-------- DATA FOR THE TASK --------
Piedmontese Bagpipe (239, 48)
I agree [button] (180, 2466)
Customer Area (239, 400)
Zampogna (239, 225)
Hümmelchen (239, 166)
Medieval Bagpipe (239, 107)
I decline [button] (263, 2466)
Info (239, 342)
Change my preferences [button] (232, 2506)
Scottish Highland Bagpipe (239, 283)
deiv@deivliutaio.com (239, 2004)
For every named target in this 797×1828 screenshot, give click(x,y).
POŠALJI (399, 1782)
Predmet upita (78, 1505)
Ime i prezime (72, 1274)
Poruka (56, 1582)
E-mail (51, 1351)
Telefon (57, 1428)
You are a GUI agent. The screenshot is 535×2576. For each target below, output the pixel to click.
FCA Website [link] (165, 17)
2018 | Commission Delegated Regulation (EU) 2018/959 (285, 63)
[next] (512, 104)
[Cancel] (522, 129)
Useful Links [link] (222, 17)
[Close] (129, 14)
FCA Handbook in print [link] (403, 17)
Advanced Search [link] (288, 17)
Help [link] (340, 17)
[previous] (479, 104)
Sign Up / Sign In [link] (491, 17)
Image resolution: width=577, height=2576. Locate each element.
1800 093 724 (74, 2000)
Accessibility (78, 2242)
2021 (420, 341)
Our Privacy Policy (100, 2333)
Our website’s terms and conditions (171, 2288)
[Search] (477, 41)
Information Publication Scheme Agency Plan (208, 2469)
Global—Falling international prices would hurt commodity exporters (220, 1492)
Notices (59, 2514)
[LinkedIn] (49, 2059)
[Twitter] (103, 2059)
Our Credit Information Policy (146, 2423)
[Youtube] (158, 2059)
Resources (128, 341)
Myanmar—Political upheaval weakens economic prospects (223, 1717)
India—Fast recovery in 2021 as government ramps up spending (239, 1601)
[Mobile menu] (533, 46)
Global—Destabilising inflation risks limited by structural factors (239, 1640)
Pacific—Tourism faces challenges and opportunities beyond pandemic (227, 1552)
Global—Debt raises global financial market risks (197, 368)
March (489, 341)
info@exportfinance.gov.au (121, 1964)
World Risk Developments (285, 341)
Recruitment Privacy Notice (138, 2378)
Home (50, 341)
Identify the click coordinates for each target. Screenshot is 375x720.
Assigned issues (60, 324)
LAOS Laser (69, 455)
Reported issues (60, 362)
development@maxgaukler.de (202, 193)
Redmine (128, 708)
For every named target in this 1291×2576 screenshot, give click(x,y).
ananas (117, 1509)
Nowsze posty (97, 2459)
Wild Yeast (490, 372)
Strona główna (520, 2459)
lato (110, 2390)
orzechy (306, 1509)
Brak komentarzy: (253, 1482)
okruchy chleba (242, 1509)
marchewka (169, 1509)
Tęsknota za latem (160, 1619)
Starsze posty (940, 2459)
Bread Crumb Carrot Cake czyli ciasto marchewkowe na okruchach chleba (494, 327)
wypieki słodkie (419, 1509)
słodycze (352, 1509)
--------
ABOUT THIS TASK:
The exact lines of the material above starting at the one that contains "E-mail (51, 1351)" and ending at the one that contains "[Mobile menu] (533, 46)" are what to retype; leave out everything else.

EXERCISE ANSWER:
E-mail (51, 1351)
Telefon (57, 1428)
You are a GUI agent. The screenshot is 535×2576. For each target below, output the pixel to click.
FCA Website [link] (165, 17)
2018 | Commission Delegated Regulation (EU) 2018/959 (285, 63)
[next] (512, 104)
[Cancel] (522, 129)
Useful Links [link] (222, 17)
[Close] (129, 14)
FCA Handbook in print [link] (403, 17)
Advanced Search [link] (288, 17)
Help [link] (340, 17)
[previous] (479, 104)
Sign Up / Sign In [link] (491, 17)
Image resolution: width=577, height=2576. Locate each element.
1800 093 724 (74, 2000)
Accessibility (78, 2242)
2021 (420, 341)
Our Privacy Policy (100, 2333)
Our website’s terms and conditions (171, 2288)
[Search] (477, 41)
Information Publication Scheme Agency Plan (208, 2469)
Global—Falling international prices would hurt commodity exporters (220, 1492)
Notices (59, 2514)
[LinkedIn] (49, 2059)
[Twitter] (103, 2059)
Our Credit Information Policy (146, 2423)
[Youtube] (158, 2059)
Resources (128, 341)
Myanmar—Political upheaval weakens economic prospects (223, 1717)
India—Fast recovery in 2021 as government ramps up spending (239, 1601)
[Mobile menu] (533, 46)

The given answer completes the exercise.